Training

 

Training Datasets

POS Dataset

In order to train a Part of Speech Tagger annotator, we need to get corpus data as a spark dataframe. There is a component that does this for us: it reads a plain text file and transforms it to a spark dataset.

Input File Format:

A|DT few|JJ months|NNS ago|RB you|PRP received|VBD a|DT letter|NN

Available parameters are:

  • spark: Spark session
  • path(string): Path to file with corpus data for training POS
  • delimiter(string): Delimiter of token and postag. Defaults to |
  • outputPosCol(string): Name of the column with POS values. Defaults to “tags”.

Example:

Refer to the POS Scala docs for more details on the API.

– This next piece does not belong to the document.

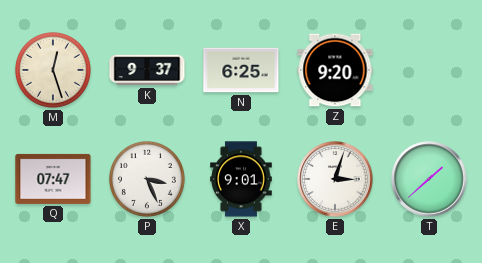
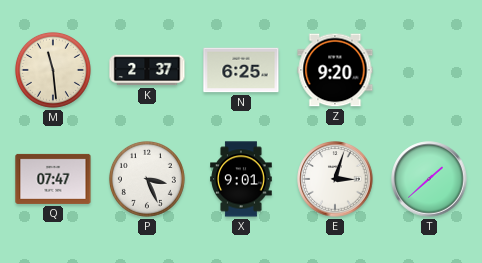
M: 12:27 -> 11:29
K: 9:37 -> 2:37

from sparknlp.training import POS
train_pos = POS().readDataset(spark, "./src/main/resources/anc-pos-corpus")
import com.johnsnowlabs.nlp.training.POS
val trainPOS = POS().readDataset(spark, "./src/main/resources/anc-pos-corpus")

CoNLL Dataset

In order to train a Named Entity Recognition DL annotator, we need to get CoNLL format data as a spark dataframe. There is a component that does this for us: it reads a plain text file and transforms it to a spark dataset.

Constructor parameters:

  • documentCol: String = “document”,
  • sentenceCol: String = “sentence”,
  • tokenCol: String = “token”,
  • posCol: String = “pos”,
  • conllLabelIndex: Int = 3,
  • conllPosIndex: Int = 1,
  • conllTextCol: String = “text”,
  • labelCol: String = “label”,
  • explodeSentences: Boolean = false

Available parameters are:

  • spark: Spark session
  • path(string): Path to a CoNLL 2003 IOB NER file.
  • readAs(string): Can be LINE_BY_LINE or SPARK_DATASET, with options if latter is used (default LINE_BY_LINE)

Example:

Refer to the CoNLL Scala docs for more details on the API.

from sparknlp.training import CoNLL
training_conll = CoNLL().readDataset(spark, "./src/main/resources/conll2003/eng.train")
import com.johnsnowlabs.nlp.training.CoNLL
val trainingConll = CoNLL().readDataset(spark, "./src/main/resources/conll2003/eng.train")

Spell Checkers Dataset

In order to train a Norvig or Symmetric Spell Checkers, we need to get corpus data as a spark dataframe. We can read a plain text file and transforms it to a spark dataset.

Example:

train_corpus = spark.read.text("./sherlockholmes.txt")
                    .withColumnRenamed("value", "text")
val trainCorpus = spark.read.text("./sherlockholmes.txt")
                       .select(trainCorpus.col("value").as("text"))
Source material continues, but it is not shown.